Summary: “Blood–brain barrier leakage and perivascular inflammation in cerebral amyloid angiopathy”

This is a summary of an article by Mariel G Kozberg, Irvin Yi, Whitney M Freeze, Corinne A Auger, Ashley A Scherlek, Steven M Greenberg, Susanne J van Veluw which was published in Brain Communications, Volume 4, Issue 5, 2022, fcac245. It was published on 26 September 2022.
Here is a link to the complete article:

Site editor’s note: Since this summary was prepared with assistance from ChatGPT, it may be missing key elements and there may be errors (although we have not found any).
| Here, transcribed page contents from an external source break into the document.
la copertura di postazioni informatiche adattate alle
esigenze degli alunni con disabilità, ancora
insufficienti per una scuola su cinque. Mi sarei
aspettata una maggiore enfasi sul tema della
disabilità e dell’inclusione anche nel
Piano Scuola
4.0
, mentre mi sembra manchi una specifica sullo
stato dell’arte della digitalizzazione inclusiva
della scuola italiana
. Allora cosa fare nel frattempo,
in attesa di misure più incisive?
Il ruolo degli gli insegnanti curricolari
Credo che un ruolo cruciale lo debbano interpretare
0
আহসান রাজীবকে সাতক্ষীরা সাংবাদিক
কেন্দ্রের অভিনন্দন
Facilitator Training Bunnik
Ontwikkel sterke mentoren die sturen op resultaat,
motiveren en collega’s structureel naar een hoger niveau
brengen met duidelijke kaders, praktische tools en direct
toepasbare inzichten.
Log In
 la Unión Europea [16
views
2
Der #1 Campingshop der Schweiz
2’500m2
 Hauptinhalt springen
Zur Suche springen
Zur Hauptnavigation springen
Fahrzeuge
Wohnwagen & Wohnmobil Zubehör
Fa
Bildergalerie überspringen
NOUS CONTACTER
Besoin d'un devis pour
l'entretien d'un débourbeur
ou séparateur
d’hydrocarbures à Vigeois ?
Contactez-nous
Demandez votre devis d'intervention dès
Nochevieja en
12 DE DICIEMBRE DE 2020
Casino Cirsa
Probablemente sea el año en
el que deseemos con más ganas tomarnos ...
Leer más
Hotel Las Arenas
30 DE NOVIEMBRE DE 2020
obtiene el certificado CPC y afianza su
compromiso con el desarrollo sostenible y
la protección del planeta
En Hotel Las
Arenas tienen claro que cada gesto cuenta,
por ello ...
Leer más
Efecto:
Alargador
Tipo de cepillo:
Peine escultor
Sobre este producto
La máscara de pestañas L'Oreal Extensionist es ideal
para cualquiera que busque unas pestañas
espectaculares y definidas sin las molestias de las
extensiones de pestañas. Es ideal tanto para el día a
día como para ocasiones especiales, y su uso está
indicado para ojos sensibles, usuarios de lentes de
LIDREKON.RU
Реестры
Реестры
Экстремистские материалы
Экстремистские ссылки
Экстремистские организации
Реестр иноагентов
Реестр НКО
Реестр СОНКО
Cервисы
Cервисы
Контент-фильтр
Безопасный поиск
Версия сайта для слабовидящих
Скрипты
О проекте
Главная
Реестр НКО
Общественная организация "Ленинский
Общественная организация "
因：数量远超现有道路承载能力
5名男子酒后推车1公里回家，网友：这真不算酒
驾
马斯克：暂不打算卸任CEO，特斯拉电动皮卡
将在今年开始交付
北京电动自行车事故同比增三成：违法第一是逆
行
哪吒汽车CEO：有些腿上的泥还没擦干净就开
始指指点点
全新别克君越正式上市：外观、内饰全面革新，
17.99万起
This research article provides a detailed histopathological analysis of cases with Cerebral Amyloid Angiopathy (CAA) and offers the following key findings:

  1. Vessel Grading and CAA-Related Effects: The study categorizes the brain’s blood vessels into different grades based on CAA pathology. Advanced grade vessels (Grades 3 and 4) consistently exhibit blood-brain barrier (BBB) leakage and perivascular inflammation. Grade 4 vessels, in particular, closely resemble vessels associated with Cerebral Microbleeds (CMBs) and lobar Intracerebral Hemorrhage (ICH), which suggests the CMBs and ICHs are most likely to occur in Grade 4 vessels – ti.e. those showing the highest levels of CAA.
  2. Early Pathological Changes: The research reveals that even Grade 1 vessels, which only show patchy amyloid-beta (Aβ) deposition with otherwise normal vessel walls, exhibit significant changes such as BBB leakage and loss of contractile smooth muscle cells. These changes are observed from Grade 1 and continue through Grades 2, 3, and 4, with Grade 3 vessels displaying unique characteristics, including more contractile smooth muscle cell preservation and angiogenesis. (So Grade 3 vessels may be the result of a different CAA pathway).
  3. Perivascular Inflammation: Perivascular inflammation primarily surrounds advanced grade vessels, especially Grade 4 vessels. This inflammation involves reactive astrocytes and activated microglia, with reactive astrocytes showing a stronger spatial relationship with the vessels studied.
  4. Complex Relationship Between BBB Leakage and Inflammation: The interactions between BBB leakage and perivascular inflammation in CAA are bidirectional. Aβ is a known trigger for both local inflammation and BBB leakage. The study suggests that BBB leakage occurs earlier in CAA pathology than perivascular inflammation, implying that BBB leakage may contribute to inflammation in CAA.
  5. Potential for Vessel Progression: The study indicates that Grade 2 vessel segments may progress directly to Grade 4. Interestingly, Grade 4 vessel segments have less Aβ within their walls than Grade 2 vessel segments, suggesting that inflammation may play a role in Aβ removal from vessel walls.

These findings suggest that BBB leakage and perivascular inflammation could be potential therapeutic targets for preventing hemorrhages in CAA.